His coat was burning. It was the lantern. Like a fool he had forgotten to blow it out, and an abominable smell of oil and burning cloth now arose from his pocket. He stifled the smouldering fire, pulled out the lantern, and looked at his watch.

It wanted twenty minutes to eleven.

He had plenty of time; so, having extinguished the lantern, and bestowed it in another pocket, he caught up his burden and began to walk up the road at a leisurely pace.

His terrors had cooled, but nevertheless he wished himself well out of the scrape. The report of the gun still rang in his ears and in fancy he could hear again the buzz of that bullet by his ear. More than once a shadow lying across the white road gave him a twinge of fear; and when a placid cow poked its nose over the hedge above him, and lowed confidentially, he leapt almost out of his skin.

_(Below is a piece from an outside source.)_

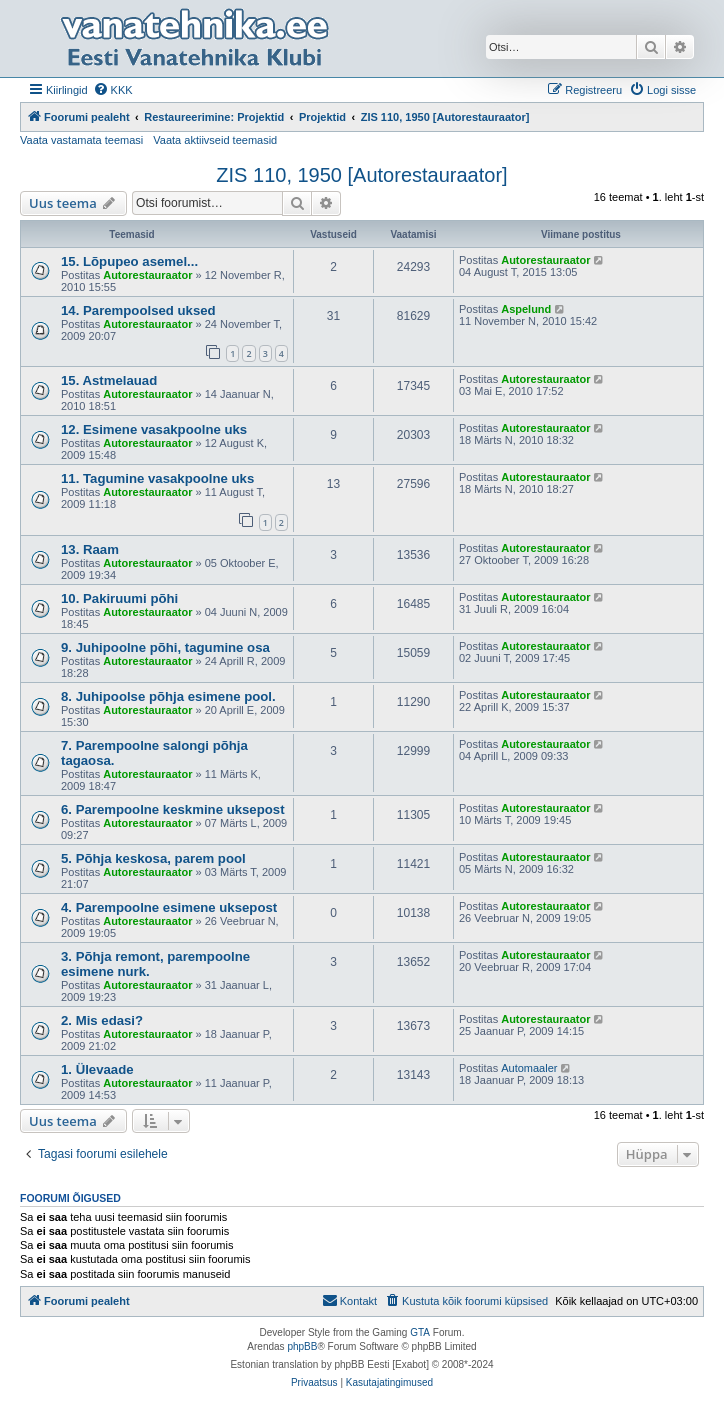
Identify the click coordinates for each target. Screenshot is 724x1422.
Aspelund (526, 309)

The task before him, too, gave him no small anxiety. The directions in the letter were plain enough, but not so the intention of Mrs. Goodwyn-Sandys. Did she mean him to elope with her? He did not care to face the question. The Admiral, though an indulgent father, was not extravagant; and Sam had but seven-and-sixpence in his pocket. This was an excellent sum for long whist at threepenny points, but would hardly defray the cost of an elopement. Besides, he did not want to elope.

"No words of mine will repay you." Now he came to consider, these words wore an awkward look. Good Heavens! he had a mind to drop the portmanteau and run home. What had he done to be tempted so? And why had these people ever come to Troy?

Ah! Sam, that was the question we should have asked ourselves months ago. Some time before, at a concert in the Town Hall, I remember that Mr. Moggridge sang the line—

"Too late the balm when the heart is broke!"

"Too late the balm when the heart is broke!"